# HANSA BRANDENBURG burning



## Bootsmann (Feb 12, 2006)

German operated Container vessel HANSA BRANDENBURG, Reederei Leonhardt&Blumberg, Hamburg is burning near Mauritius.
No details of the crew so far. Fire started inside a container.

Scroll down a bit for photos:

http://forum-schiff.de/phpBB3/viewtopic.php?f=2&p=93058&sid=daa5dfa0000240d87cb535390593a031


----------



## Coastie (Aug 24, 2005)

Let's hope all crew are safe and accounted for.


----------



## clevewyn (May 16, 2010)

http://www.fleetmon.com/maritimenews/2013/blazing-boxship-hansa-brandenburg-abandoned-and-ad/


----------



## ninabaker (May 4, 2012)

clevewyn said:


> http://www.fleetmon.com/maritimenews/2013/blazing-boxship-hansa-brandenburg-abandoned-and-ad/


That website says the crew all rescued and are safe ashore but the ship is drifting and still on fire. 

No joke putting a fire out on such a top heavy ship without turning her turtle from the water used.


----------



## Coastie (Aug 24, 2005)

ninabaker said:


> That website says the crew all rescued and are safe ashore but the ship is drifting and still on fire.
> 
> No joke putting a fire out on such a top heavy ship without turning her turtle from the water used.


Not a job I'd like to handle.


----------



## ben27 (Dec 27, 2012)

good day bootsmann,sm.today.01:44.re:hansa Brandenburg burning.good to hear all crew safe,would be interesting to know what started the fire,great link.thank you for posting regards ben27


----------



## Stephen J. Card (Nov 5, 2006)

Thankfully she has a very light deck load and it appears in the photo that only the boxes on the aftermost hatch are affected and they all look rather burned out.
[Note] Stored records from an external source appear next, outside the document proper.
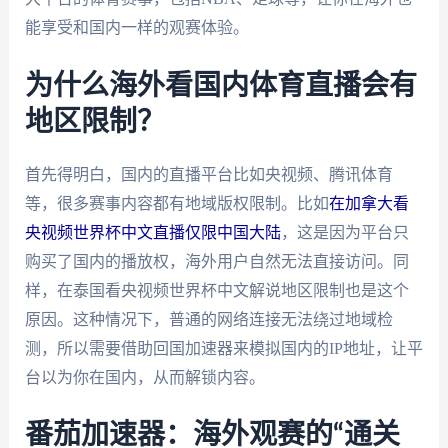
能享受和国内一样的观赛体验。
为什么海外看国内体育直播会有
地区限制？
首先得明白，国内的直播平台比如央视频、腾讯体育
等，很多赛事内容都有地域版权限制。比如
在加拿大看
央视频世界杯中文直播仅限中国大陆
，这是因为平台只
购买了国内的播放权，海外用户自然无法直接访问。同
样，在泰国看央视频世界杯中文解说地区限制也是这个
原因。这种情况下，普通的网络连接无法绕过地域检
测，所以需要借助回国加速器来模拟国内的IP地址，让平
台以为你在国内，从而解锁内容。
番茄加速器：海外观赛的“通关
Obviously heat got into the accommodation block but does not appear to have completely burned out. If the fire does now move downward into the lower hold she should be OK.

I wonder if the crew attempted to get andd hoses on teh ffire or did they just 'get off' as quickly as possible. I think a nice little salvage award for anyone who can get a line on her and tow to Mauritius!

Stephen


----------



## Bootsmann (Feb 12, 2006)

Stephen J. Card said:


> Thankfully she has a very light deck load and it appears in the photo that only the boxes on the aftermost hatch are affected and they all look rather burned out. Obviously heat got into the accommodation block but does not appear to have completely burned out. If the fire does now move downward into the lower hold she should be OK.
> 
> I wonder if the crew attempted to get andd hoses on teh ffire or did they just 'get off' as quickly as possible. I think a nice little salvage award for anyone who can get a line on her and tow to Mauritius!
> 
> Stephen


I don´t think that there is a hatch and a lower hold underneath the aftermost container bays but the engine room.


----------